May 11 (Bloomberg) -- Global finance chiefs reaffirmed their three-month old commitment not to manipulate currencies, signaling acceptance of the weakest yen in four years.
Finance ministers and central bankers from the Group of Seven today agreed “not to target exchange rates,” U.K. Chancellor of the Exchequer George Osborne said after chairing a meeting in Aylesbury near London. He said members have “held to” their February pledge to avoid doing so.
The yen this week fell beyond 100 per dollar for the first time since 2009, extending a decline fueled by more aggressive monetary policy from the Bank of Japan.
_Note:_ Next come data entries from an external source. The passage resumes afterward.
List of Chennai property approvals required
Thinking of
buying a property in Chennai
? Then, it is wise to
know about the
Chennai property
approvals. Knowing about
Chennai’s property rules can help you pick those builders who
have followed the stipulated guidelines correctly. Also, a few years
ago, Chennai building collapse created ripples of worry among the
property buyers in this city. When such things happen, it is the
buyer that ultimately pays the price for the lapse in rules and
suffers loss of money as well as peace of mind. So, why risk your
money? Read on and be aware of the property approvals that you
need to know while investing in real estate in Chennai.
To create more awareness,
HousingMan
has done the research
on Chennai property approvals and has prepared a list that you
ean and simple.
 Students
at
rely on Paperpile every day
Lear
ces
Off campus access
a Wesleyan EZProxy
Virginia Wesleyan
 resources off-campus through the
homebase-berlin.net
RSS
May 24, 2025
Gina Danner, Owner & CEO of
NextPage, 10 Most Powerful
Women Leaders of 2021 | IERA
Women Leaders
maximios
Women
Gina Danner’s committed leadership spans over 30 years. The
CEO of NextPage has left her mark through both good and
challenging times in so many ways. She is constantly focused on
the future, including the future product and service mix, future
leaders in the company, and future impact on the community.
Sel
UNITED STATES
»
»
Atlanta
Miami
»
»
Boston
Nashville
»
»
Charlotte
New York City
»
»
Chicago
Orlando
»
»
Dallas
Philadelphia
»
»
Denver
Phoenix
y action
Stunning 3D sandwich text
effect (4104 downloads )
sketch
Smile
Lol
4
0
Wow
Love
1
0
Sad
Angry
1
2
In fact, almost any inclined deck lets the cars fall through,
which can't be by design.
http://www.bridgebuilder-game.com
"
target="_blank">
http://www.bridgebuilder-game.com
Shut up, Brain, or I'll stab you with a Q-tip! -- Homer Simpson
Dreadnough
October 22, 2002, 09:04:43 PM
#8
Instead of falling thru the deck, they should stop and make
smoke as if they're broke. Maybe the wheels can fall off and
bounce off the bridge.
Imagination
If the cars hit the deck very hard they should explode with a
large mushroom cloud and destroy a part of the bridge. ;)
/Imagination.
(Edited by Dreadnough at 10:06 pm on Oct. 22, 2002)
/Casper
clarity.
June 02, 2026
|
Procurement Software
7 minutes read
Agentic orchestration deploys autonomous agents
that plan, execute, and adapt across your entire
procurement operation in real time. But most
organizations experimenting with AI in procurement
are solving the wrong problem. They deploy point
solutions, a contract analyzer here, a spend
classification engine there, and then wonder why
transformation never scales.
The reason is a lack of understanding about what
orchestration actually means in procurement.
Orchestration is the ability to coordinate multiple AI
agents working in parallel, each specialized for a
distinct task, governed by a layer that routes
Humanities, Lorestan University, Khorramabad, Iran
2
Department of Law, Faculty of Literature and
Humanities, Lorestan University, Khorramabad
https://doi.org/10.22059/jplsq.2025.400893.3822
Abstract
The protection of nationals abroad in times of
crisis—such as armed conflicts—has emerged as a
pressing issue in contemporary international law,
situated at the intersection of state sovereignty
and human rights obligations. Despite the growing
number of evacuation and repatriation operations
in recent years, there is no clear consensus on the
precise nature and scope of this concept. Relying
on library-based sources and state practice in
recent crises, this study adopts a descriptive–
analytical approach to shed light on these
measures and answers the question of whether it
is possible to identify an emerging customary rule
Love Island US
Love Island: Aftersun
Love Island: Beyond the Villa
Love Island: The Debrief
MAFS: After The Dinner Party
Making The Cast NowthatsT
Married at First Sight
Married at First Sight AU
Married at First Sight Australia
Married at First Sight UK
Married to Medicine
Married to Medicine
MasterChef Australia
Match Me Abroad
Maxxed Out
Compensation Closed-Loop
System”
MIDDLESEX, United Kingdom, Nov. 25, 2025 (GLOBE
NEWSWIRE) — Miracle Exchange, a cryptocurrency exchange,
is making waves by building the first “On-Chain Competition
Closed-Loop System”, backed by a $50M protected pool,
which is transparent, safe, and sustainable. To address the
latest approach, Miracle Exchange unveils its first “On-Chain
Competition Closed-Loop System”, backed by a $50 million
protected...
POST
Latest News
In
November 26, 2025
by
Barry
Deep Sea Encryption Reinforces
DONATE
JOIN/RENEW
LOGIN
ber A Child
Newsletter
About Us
While the slide may hurt trade rivals, the G-7 officials are signaling acceptance of Governor Haruhiko Kuroda’s argument that Japan’s bond buying is aimed at bolstering growth and not at manipulating the currency.
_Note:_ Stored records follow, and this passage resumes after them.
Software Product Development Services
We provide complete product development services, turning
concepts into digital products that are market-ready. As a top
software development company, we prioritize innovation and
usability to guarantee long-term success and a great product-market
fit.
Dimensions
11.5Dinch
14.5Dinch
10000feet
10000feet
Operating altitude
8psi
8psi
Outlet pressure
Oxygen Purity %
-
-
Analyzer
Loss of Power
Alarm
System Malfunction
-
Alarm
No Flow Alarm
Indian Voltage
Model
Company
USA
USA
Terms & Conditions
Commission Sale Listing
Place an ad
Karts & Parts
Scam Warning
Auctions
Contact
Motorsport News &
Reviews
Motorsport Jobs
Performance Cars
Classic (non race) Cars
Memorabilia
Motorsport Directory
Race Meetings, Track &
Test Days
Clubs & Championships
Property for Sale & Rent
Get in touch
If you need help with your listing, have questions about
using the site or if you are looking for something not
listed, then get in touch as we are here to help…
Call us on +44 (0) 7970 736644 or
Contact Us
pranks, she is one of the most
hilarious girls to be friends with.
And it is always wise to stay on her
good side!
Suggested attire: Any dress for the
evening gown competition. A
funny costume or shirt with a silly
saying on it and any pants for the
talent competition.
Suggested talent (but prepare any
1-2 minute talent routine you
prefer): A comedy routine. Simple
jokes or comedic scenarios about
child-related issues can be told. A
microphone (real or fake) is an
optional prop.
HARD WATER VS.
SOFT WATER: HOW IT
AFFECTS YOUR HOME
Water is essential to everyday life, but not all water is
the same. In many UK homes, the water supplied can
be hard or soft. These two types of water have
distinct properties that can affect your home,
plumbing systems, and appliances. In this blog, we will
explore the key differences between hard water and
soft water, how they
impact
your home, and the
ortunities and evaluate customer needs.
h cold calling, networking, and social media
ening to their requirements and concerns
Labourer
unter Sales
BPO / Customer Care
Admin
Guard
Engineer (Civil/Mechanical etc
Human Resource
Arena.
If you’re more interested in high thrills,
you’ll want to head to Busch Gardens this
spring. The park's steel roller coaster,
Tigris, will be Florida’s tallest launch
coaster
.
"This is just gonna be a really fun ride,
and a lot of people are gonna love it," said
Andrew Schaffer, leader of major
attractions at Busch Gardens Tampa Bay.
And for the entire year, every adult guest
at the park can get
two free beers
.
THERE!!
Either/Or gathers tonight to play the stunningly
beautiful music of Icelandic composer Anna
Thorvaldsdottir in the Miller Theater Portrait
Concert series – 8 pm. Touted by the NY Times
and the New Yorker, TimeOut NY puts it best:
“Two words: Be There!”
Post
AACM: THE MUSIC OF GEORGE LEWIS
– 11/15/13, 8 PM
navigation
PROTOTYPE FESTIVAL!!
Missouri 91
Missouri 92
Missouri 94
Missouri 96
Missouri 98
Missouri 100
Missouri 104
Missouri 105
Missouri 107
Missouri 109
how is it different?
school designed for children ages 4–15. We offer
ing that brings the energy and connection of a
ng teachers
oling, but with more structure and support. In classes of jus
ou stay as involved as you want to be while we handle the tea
“The Bank of Japan isn’t targeting the exchange rate,” Kuroda told reporters yesterday. Finance Minister Taro Aso said there had been no criticism of Japan’s policies at the G-7 and he had no opinion on his currency’s value.
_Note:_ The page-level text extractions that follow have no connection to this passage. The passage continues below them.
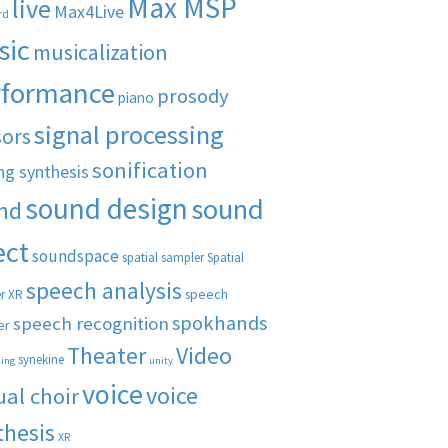
Max MSP
live
Max4Live
rd
sic
musicalization
rformance
prosody
piano
signal processing
sors
sonification
ng synthesis
sound design
sound
nd
ect
soundspace
spatial sampler
Spatial
speech analysis
speech
r XR
spokhands
speech recognition
er
Theater
Video
synekine
ling
unity
voice
voice
ual choir
thesis
XR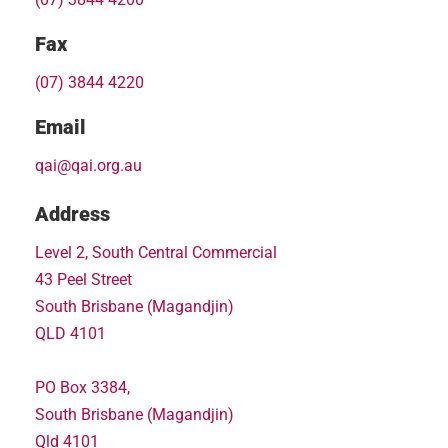
Fax
(07) 3844 4220
Email
qai@qai.org.au
Address
Level 2, South Central Commercial
43 Peel Street
South Brisbane (Magandjin)
QLD 4101
PO Box 3384,
South Brisbane (Magandjin)
Qld 4101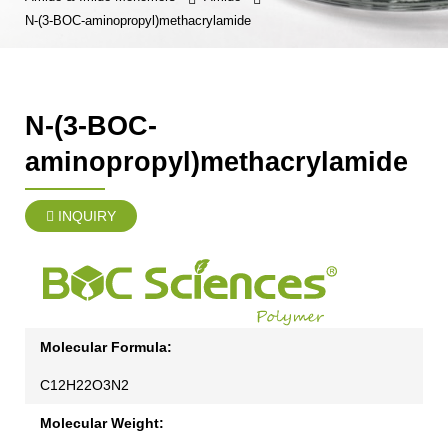
N-(3-BOC-aminopropyl)methacrylamide
N-(3-BOC-
aminopropyl)methacrylamide
INQUIRY
Molecular Formula:
C12H22O3N2
Molecular Weight: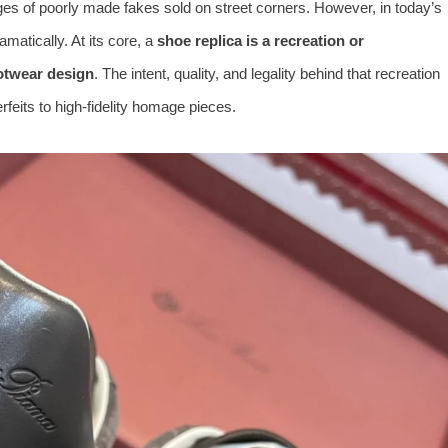
es of poorly made fakes sold on street corners. However, in today’s
amatically. At its core, a
shoe replica is a recreation or
ootwear design
. The intent, quality, and legality behind that recreation
rfeits to high-fidelity homage pieces.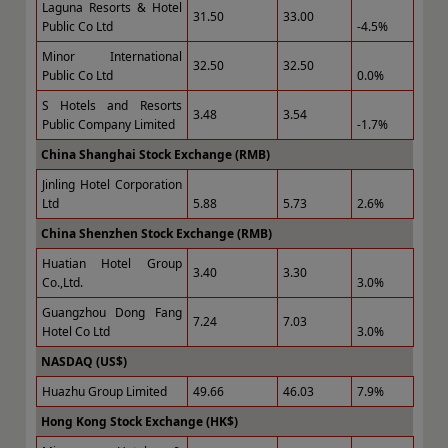
Laguna Resorts & Hotel
31.50
33.00
Public Co Ltd
-4.5%
Minor International
32.50
32.50
Public Co Ltd
0.0%
S Hotels and Resorts
3.48
3.54
Public Company Limited
-1.7%
China Shanghai Stock Exchange (RMB)
Jinling Hotel Corporation
Ltd
5.88
5.73
2.6%
China Shenzhen Stock Exchange (RMB)
Huatian Hotel Group
3.40
3.30
Co.,Ltd.
3.0%
Guangzhou Dong Fang
7.24
7.03
Hotel Co Ltd
3.0%
NASDAQ (US$)
Huazhu Group Limited
49.66
46.03
7.9%
Hong Kong Stock Exchange (HK$)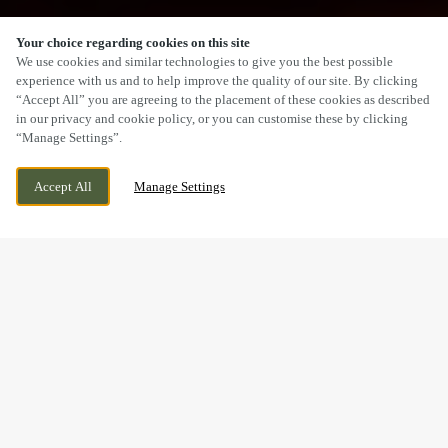
Your choice regarding cookies on this site
SCROLL
We use cookies and similar technologies to give you the best possible
experience with us and to help improve the quality of our site. By clicking
“Accept All” you are agreeing to the placement of these cookies as described
in our privacy and cookie policy, or you can customise these by clicking
“Manage Settings”.
THE HIGHLIGHT, HARTLEPOOL, COUNTY
WE ARE OPEN!
Accept All
Manage Settings
DURHAM, TS24 0XN
TODAY UNTIL
11PM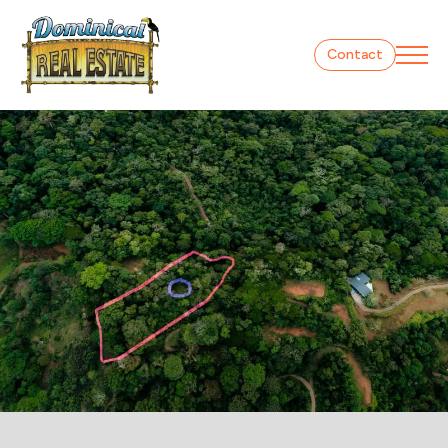
Contact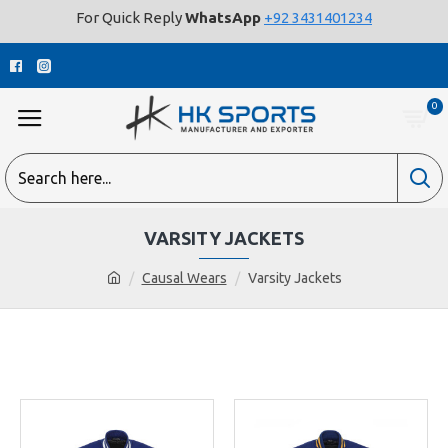
For Quick Reply
WhatsApp
+92 3431401234
0
VARSITY JACKETS
Causal Wears
Varsity Jackets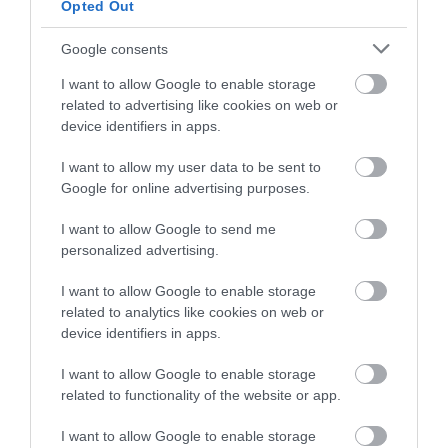
Opted Out
Plas Dolau Country Estate | Meeting Room
Google consents
Aberystwyth
I want to allow Google to enable storage
related to advertising like cookies on web or
device identifiers in apps.
I want to allow my user data to be sent to
Google for online advertising purposes.
I want to allow Google to send me
personalized advertising.
I want to allow Google to enable storage
related to analytics like cookies on web or
device identifiers in apps.
I want to allow Google to enable storage
related to functionality of the website or app.
I want to allow Google to enable storage
Rheilffordd Talyllyn Railway | Corporate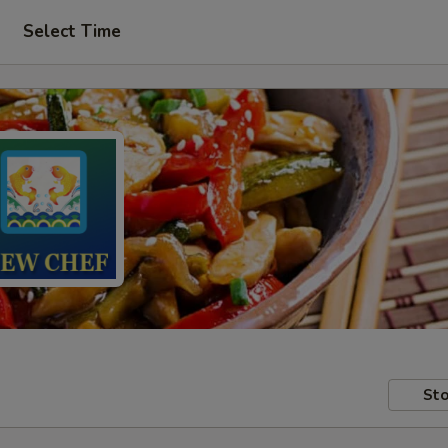
Select Time
Sto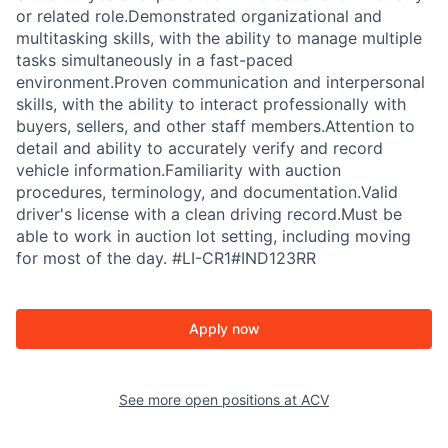
or related role.Demonstrated organizational and
multitasking skills, with the ability to manage multiple
tasks simultaneously in a fast-paced
environment.Proven communication and interpersonal
skills, with the ability to interact professionally with
buyers, sellers, and other staff members.Attention to
detail and ability to accurately verify and record
vehicle information.Familiarity with auction
procedures, terminology, and documentation.Valid
driver's license with a clean driving record.Must be
able to work in auction lot setting, including moving
for most of the day. #LI-CR1#IND123RR
Apply now
See more open positions at
ACV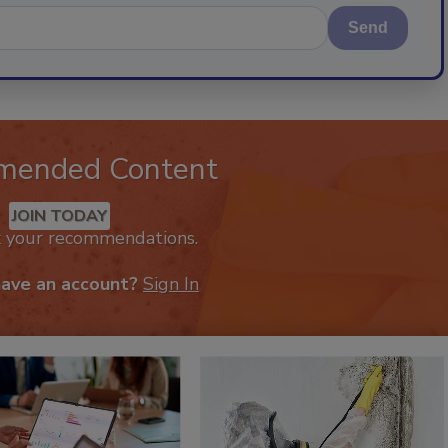
Send
mended Content
JOIN TODAY
k your recommendations.
have an account?
Sign In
The BOJ last month announced it would double its monthly bond purchases in an attempt to deliver 2 percent inflation within two years and end two decades riddled with recession and deflation.
“The world community has made clear that domestic tools that are designed to deal with domestic growth are within the bounds of what the international community thinks is appropriate,” U.S. Treasury Secretary Jacob J. Lew said yesterday. “We’ve made it clear that we’ll keep an eye on that.”
With the yen falling, nations including Australia, New Zealand and Switzerland are also moving to counter climbing currencies before they hurt their exporters. The risk is such efforts provoke retaliation from trade partners.